BEGIN
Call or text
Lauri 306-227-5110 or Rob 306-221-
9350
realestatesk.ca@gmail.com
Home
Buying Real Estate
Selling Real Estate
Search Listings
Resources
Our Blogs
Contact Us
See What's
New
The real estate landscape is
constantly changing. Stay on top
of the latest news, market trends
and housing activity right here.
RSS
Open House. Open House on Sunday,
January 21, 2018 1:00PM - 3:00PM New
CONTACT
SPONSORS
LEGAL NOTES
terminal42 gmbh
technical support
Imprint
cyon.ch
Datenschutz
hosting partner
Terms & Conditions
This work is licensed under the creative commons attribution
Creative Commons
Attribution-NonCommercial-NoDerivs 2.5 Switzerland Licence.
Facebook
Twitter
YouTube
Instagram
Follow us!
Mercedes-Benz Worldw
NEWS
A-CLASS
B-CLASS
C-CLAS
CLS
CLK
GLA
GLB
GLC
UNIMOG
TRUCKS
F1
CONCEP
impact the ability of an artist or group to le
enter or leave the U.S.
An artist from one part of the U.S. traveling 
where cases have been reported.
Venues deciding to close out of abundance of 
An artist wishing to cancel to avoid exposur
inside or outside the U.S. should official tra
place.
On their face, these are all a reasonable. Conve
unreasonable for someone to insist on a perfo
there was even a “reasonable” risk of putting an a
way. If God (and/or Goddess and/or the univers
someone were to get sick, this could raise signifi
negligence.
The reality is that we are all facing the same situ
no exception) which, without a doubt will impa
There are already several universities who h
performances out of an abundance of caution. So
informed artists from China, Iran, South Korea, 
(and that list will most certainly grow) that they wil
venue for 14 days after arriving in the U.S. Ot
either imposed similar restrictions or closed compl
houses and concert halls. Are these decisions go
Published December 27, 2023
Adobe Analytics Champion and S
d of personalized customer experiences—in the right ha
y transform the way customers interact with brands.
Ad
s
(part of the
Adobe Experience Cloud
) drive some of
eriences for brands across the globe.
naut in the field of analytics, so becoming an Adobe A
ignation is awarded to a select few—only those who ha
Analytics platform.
END
BEGIN
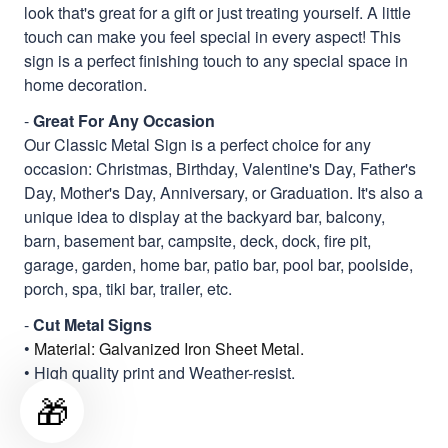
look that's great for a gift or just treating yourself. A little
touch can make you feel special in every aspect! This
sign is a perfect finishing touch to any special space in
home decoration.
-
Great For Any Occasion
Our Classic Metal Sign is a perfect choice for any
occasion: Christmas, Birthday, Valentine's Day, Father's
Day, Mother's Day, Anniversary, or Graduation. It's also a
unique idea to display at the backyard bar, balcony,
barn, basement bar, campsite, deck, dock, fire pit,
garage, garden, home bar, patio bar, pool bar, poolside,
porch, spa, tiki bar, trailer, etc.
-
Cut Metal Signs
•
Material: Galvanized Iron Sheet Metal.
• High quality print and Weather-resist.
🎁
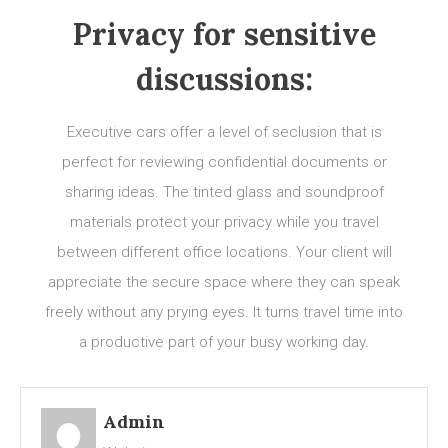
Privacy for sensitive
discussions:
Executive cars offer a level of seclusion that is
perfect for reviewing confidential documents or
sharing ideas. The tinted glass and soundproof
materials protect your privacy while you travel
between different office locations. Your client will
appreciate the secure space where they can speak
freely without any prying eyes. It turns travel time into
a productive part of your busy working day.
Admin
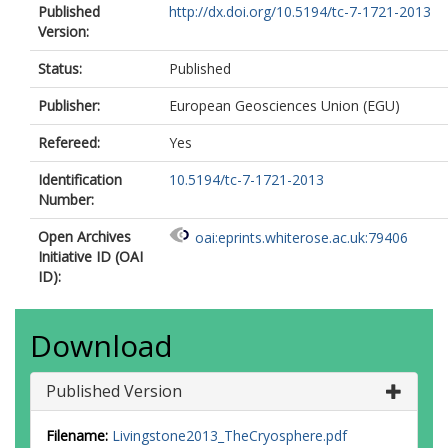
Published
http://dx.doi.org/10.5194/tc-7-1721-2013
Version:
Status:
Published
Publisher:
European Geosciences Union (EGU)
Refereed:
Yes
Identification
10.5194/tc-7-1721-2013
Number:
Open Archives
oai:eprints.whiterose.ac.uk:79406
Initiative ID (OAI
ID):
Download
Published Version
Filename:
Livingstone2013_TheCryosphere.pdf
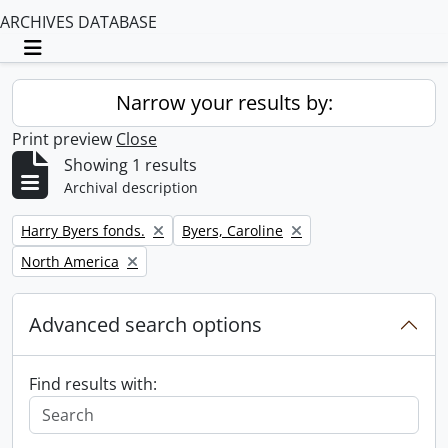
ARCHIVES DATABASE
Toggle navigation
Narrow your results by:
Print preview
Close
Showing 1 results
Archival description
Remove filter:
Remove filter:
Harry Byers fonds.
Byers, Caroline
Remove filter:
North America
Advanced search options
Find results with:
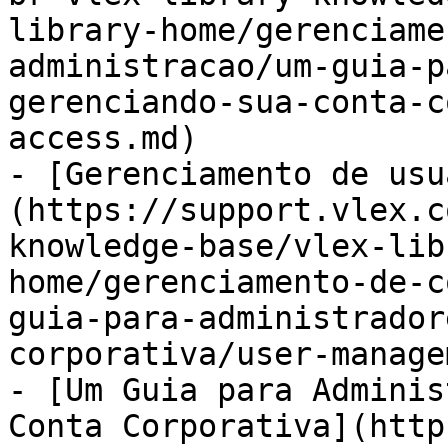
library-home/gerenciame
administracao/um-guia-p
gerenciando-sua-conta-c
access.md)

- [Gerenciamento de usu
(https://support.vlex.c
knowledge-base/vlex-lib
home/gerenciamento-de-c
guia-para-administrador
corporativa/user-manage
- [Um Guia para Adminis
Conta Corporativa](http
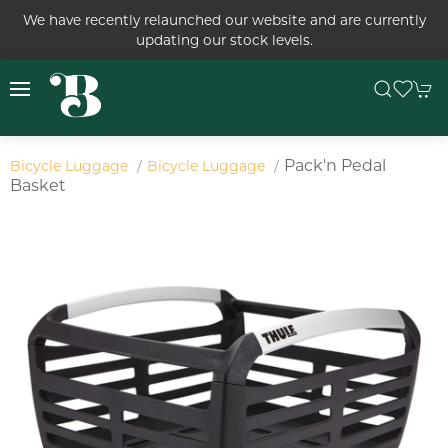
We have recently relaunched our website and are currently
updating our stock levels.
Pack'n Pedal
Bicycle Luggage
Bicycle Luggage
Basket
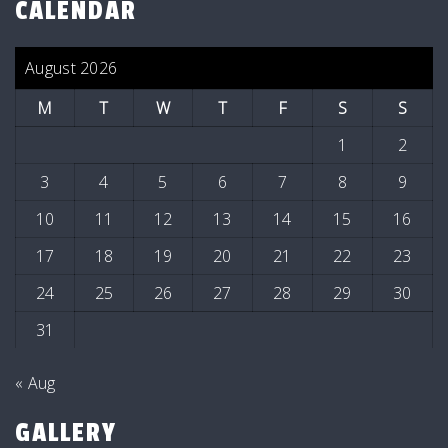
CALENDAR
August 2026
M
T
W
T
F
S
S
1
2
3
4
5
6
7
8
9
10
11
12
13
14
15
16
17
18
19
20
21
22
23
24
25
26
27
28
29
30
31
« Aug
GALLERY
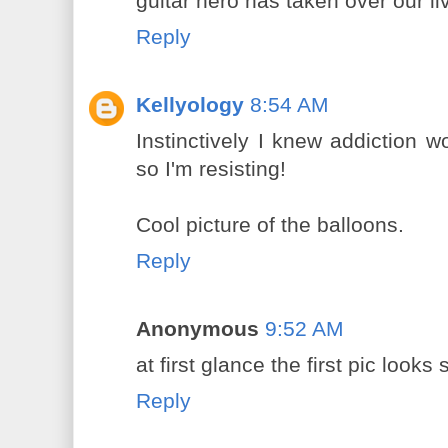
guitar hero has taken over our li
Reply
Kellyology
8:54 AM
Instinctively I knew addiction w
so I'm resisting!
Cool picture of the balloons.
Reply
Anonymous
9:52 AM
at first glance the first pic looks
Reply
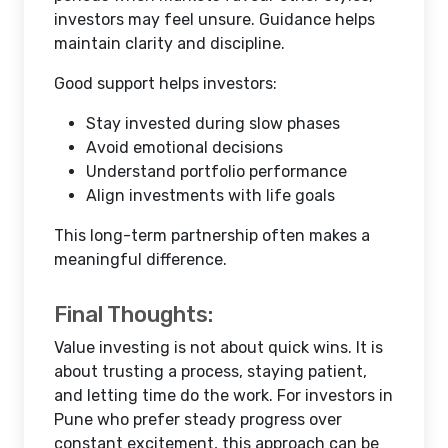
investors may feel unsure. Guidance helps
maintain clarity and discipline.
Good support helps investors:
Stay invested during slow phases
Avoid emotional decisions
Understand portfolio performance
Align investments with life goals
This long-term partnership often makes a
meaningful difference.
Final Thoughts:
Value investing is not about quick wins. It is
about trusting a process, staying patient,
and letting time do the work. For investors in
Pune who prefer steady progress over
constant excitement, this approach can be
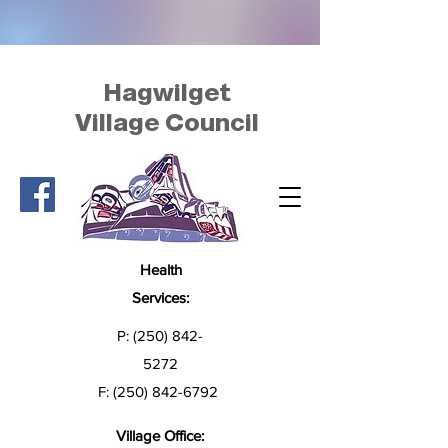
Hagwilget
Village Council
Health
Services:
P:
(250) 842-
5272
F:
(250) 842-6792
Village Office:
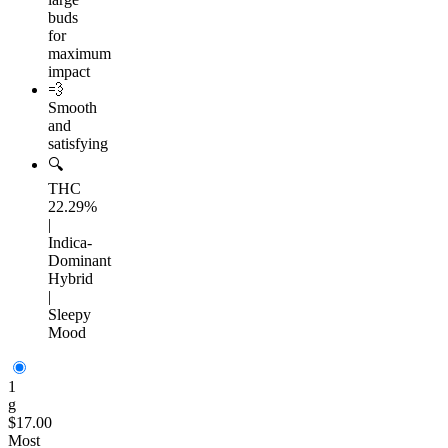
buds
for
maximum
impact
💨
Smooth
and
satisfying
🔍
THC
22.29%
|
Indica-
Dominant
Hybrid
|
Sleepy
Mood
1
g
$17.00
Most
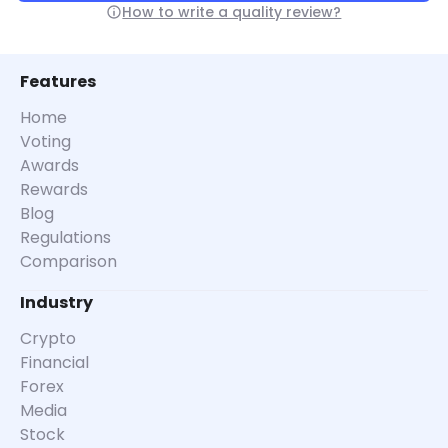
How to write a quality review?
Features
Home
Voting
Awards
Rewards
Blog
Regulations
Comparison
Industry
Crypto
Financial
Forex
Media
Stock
END
BEGIN
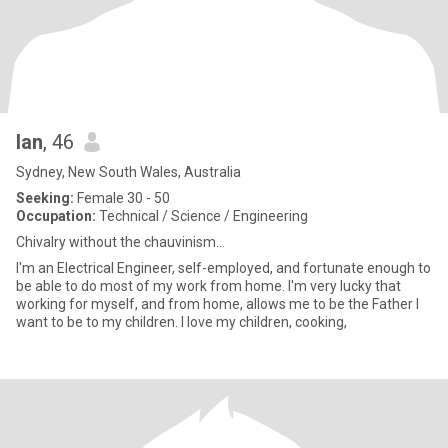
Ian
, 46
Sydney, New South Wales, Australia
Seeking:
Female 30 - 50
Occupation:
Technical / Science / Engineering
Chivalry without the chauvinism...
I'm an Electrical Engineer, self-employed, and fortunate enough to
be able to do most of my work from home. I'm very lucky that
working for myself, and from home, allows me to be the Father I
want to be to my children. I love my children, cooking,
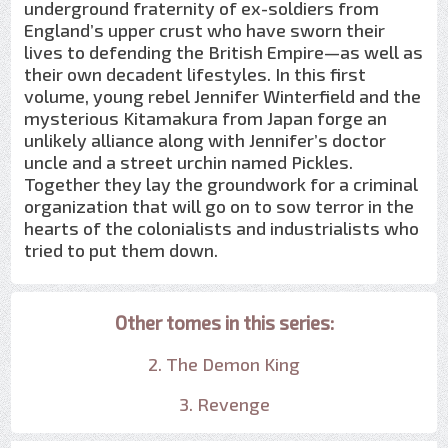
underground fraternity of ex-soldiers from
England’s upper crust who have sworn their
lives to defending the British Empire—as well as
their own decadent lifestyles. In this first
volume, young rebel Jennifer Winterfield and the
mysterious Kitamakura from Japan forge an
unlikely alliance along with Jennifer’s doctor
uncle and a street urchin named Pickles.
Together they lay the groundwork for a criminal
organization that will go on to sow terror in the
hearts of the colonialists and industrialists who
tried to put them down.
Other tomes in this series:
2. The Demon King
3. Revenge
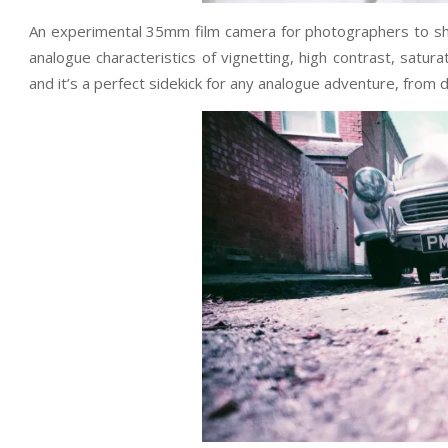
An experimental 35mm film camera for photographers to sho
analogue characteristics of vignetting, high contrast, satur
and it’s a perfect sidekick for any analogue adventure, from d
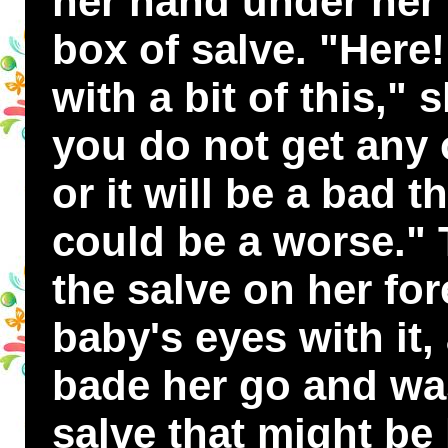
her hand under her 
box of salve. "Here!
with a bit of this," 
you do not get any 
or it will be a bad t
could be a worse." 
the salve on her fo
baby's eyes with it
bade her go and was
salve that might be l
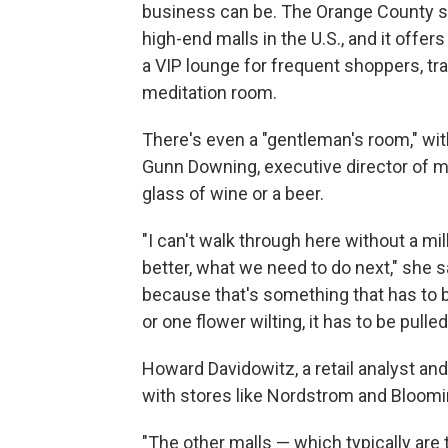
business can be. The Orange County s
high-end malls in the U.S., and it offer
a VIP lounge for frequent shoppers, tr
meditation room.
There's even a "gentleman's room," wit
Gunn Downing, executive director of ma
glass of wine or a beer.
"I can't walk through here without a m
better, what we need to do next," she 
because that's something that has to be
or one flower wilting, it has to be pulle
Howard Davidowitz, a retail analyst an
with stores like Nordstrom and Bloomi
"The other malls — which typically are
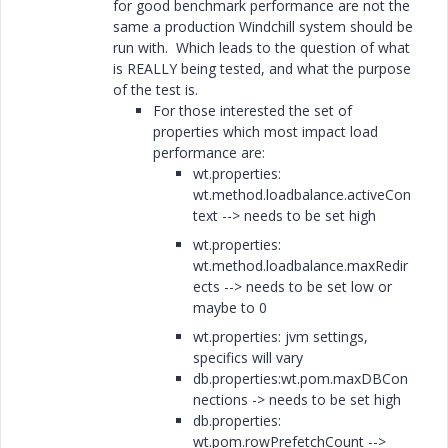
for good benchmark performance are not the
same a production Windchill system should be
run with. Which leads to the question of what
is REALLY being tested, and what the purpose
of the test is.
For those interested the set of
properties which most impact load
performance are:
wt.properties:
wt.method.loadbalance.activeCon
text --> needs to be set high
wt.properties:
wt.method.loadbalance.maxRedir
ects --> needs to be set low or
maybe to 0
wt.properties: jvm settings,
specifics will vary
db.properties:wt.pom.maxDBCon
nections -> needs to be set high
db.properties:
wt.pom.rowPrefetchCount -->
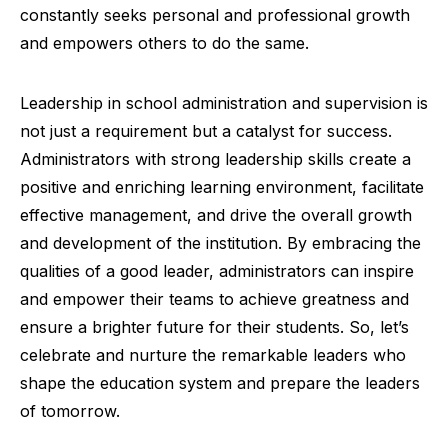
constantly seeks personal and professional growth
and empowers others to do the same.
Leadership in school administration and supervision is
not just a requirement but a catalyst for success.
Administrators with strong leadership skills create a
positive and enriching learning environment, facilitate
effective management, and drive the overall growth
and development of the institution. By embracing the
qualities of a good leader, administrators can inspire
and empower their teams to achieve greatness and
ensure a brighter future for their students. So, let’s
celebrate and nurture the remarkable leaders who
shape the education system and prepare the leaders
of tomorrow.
END
**EXERCISE PROMPT**
The output is the stretch above from the line with "wt.method.loadbalance.activeCon" through the line with "of tomorrow.", copied word for word with both ends kept and every picture dropped.

**ANSWER SPACE**
wt.method.loadbalance.activeCon
text --> needs to be set high
wt.properties:
wt.method.loadbalance.maxRedir
ects --> needs to be set low or
maybe to 0
wt.properties: jvm settings,
specifics will vary
db.properties:wt.pom.maxDBCon
nections -> needs to be set high
db.properties:
wt.pom.rowPrefetchCount -->
constantly seeks personal and professional growth
and empowers others to do the same.
Leadership in school administration and supervision is
not just a requirement but a catalyst for success.
Administrators with strong leadership skills create a
positive and enriching learning environment, facilitate
effective management, and drive the overall growth
and development of the institution. By embracing the
qualities of a good leader, administrators can inspire
and empower their teams to achieve greatness and
ensure a brighter future for their students. So, let’s
celebrate and nurture the remarkable leaders who
shape the education system and prepare the leaders
of tomorrow.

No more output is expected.